Pilot Blog – Introduction to the Perceptive Investor Education
This blog serves as a starting point from which the average investor may commence their journey to financial freedom through education and empowerment in making wiser investment decisions today. Make no mistake though; this blog will not promise you new, innovative ways to make you “rich” over night. After all, “rich” is a relative term, which means something different to every individual. Rather, we will introduce to you the concepts, methods and frameworks we’ve implemented and refined ourselves over the years to earn sufficient returns on our own common equity investments (ie. Stocks) and help guide you to your longer-term financial goals of financial independence.
There is a very well known quote that more or less says: “life is a marathon, not a sprint”. The same wisdom not only applies to being a successful investor, but pretty much anything one wishes to do well in life whether it be to become a professional athlete, expert programmer or prolific artist. Gaining competence and confidence in any endeavor requires dedicated time, focused practice and supportive mentorship.

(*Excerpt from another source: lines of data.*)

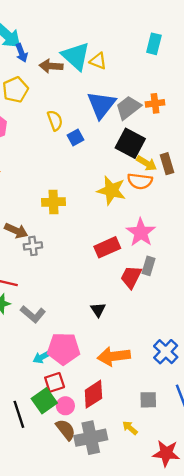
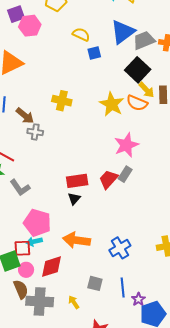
yellow semicircle: (55, 120) -> (81, 34), turned -60
red rectangle: (107, 247) -> (77, 181), moved
cyan arrow: (42, 357) -> (34, 242), moved

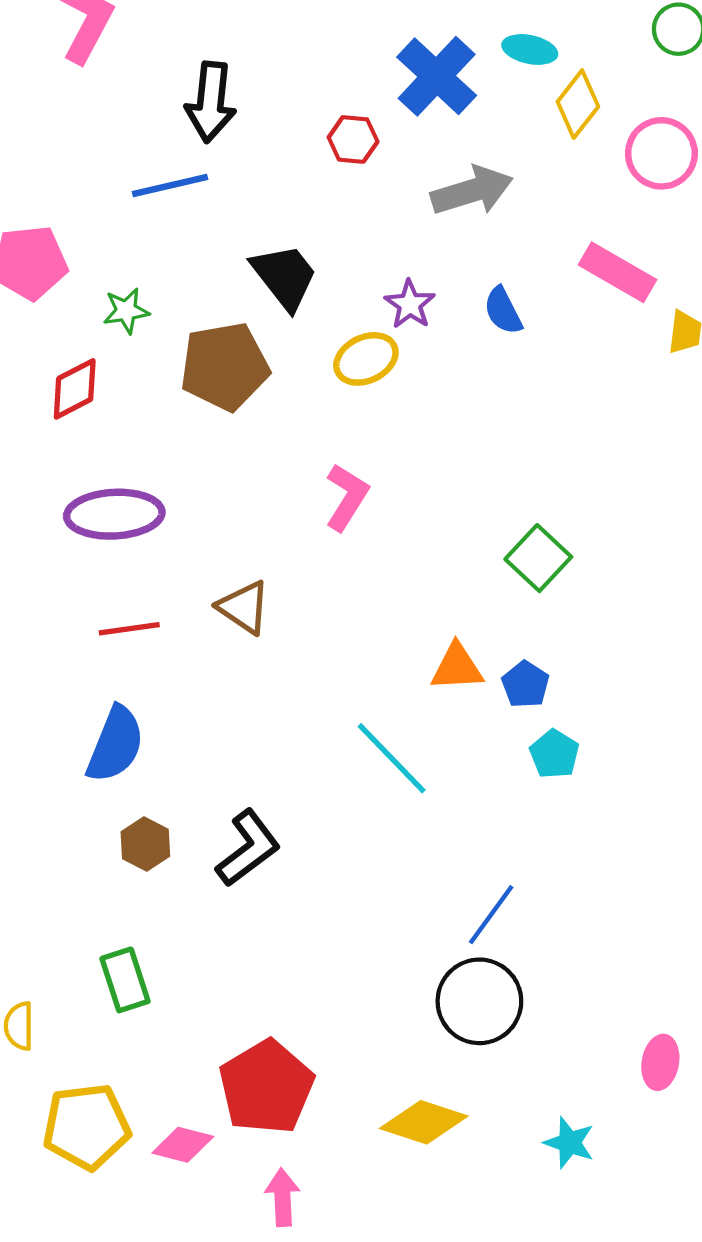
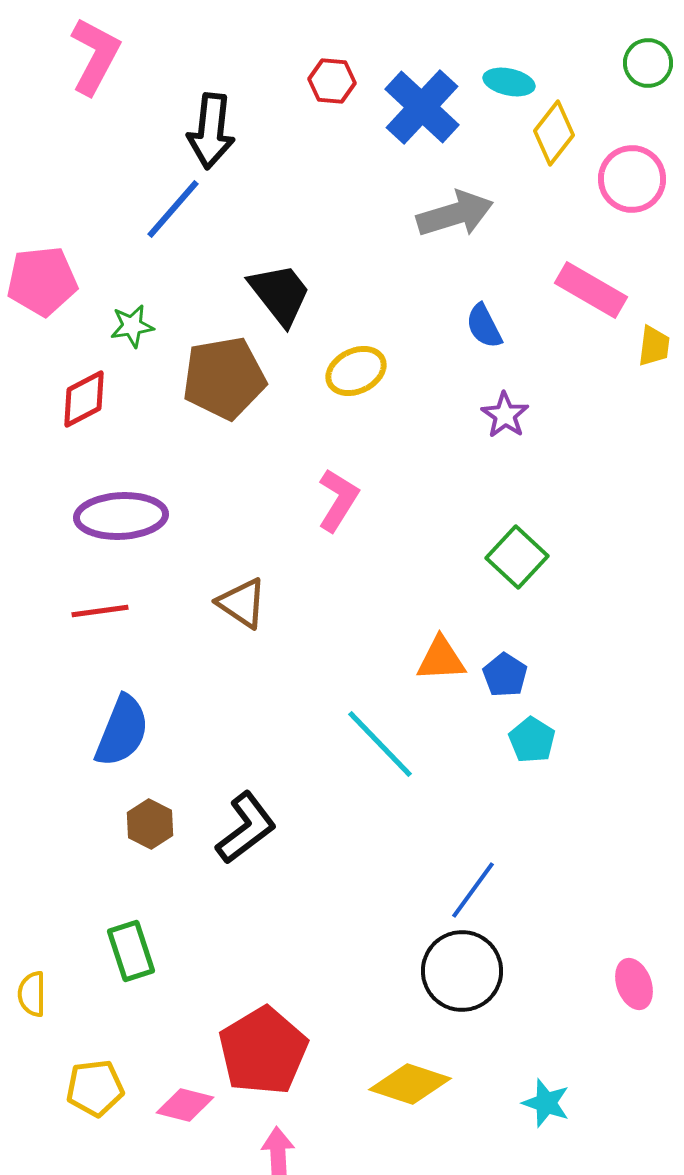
red hexagon: (353, 139) -> (332, 81), moved
blue line: (170, 185) -> (173, 209), turned -36
purple star: (410, 304) -> (505, 415), moved
red line: (129, 629) -> (100, 611), moved
pink ellipse: (660, 1062) -> (634, 984), moved, turned -30
yellow pentagon: (86, 1127) -> (95, 1088), size x0.7

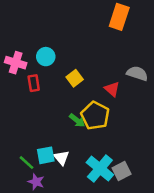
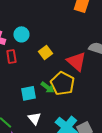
red triangle: (112, 89) -> (76, 61), size x1.5
cyan square: (46, 155) -> (28, 93), moved

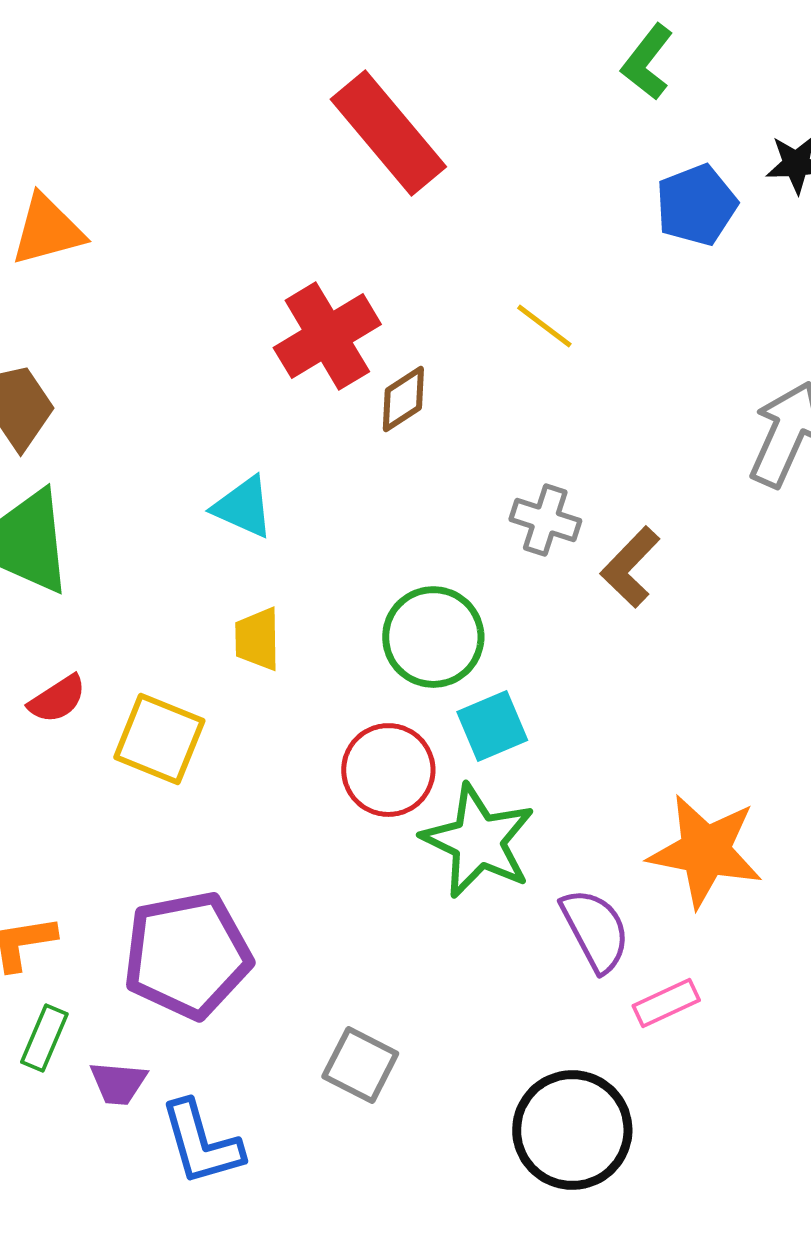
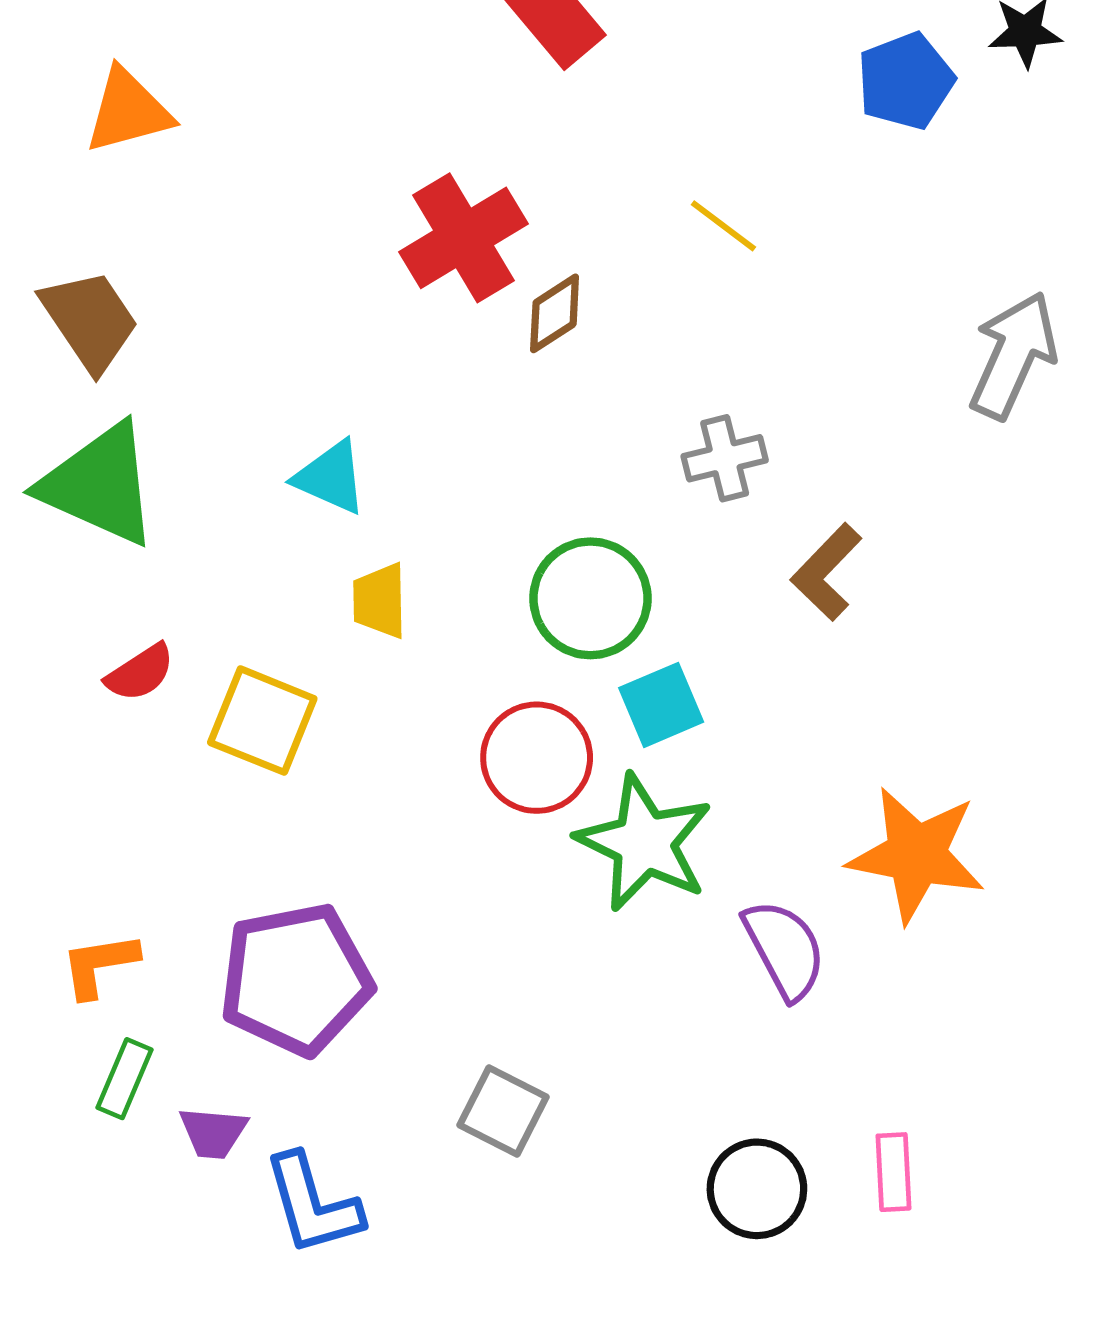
cyan triangle: (243, 507) -> (331, 477), moved
gray cross: (545, 520) -> (725, 458), turned -32
brown L-shape: (630, 567) -> (826, 572), moved
pink rectangle: (666, 1003) -> (893, 1172), moved, turned -68
black circle: (572, 1130) -> (757, 1189), size x0.7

With 20 years of experience in fundamentals analysis, business development, risk management, strategic decision making, successful investments and an abundance of research behind us, we thought it was finally time to share this knowledge with our friends and family in a simplified and easy-to-understand manner and help them work their way towards greater financial freedom. While it has personally taken me 10 years to get to this point (and still working daily to refine and improve), the purpose of this blog is to help you get there in a much shorter period of time by saving you the heartache of making the same mistakes I made (and believe me, I’ve made plenty costly ones) and distilling the investment process down to the most basic and relevant points needed to become a successful investor. What does a successful investor look like you ask? Here are the primary characteristics in no particular order:
Key traits to becoming a successful investor:
- Capital Preservation – Minimizing chances of complete loss of capital
- Diligent Research – Due diligence of fundamentals through research
- Sound Mindset – Sound decision making rooted in rational behavior
Throughout my years of experience and research on the world’s top investors, although styles may vary from individual-to-individual or company-to-company, these three primary themes stand out as a common link amongst the best of the best who have successfully and continuously beat the returns of stock market indices (ie. S&P 500, Dow Jones Industrial Average and the NASDAQ).

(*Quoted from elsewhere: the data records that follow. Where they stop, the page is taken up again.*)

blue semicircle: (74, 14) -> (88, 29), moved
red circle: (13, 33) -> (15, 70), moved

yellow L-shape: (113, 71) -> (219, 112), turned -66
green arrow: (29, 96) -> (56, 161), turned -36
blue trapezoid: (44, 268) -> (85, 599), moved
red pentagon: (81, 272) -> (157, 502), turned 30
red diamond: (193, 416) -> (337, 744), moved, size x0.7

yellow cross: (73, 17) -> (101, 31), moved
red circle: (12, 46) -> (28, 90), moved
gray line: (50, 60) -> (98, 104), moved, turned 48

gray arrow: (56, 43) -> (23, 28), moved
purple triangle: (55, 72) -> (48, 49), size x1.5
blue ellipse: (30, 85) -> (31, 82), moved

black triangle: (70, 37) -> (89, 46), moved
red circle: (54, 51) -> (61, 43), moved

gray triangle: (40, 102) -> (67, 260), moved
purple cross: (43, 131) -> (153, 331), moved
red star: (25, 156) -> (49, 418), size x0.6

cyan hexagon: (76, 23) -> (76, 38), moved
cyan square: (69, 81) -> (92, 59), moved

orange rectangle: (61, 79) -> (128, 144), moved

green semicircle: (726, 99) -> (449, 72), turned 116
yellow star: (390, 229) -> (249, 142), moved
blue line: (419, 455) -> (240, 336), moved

To begin, I will start with an explanation of one very simple, but powerful concept that every successful investor in the past has understood and one every new investor should have deeply rooted in their minds. That is the effect of compounding interest.
What is Compounding and How Does It Work?
Basic Explanation of Compounding
The concept of compounding (or compounding interest) is something most of you were probably introduced to sometime during your education but likely glossed over, as I did, as it likely it simply wasn’t interesting at that time. The fact of the matter is, the concept of compounding interest is one that has been recognized by the best and brightest in math and investing, notably Albert Einstein and Warren Buffett.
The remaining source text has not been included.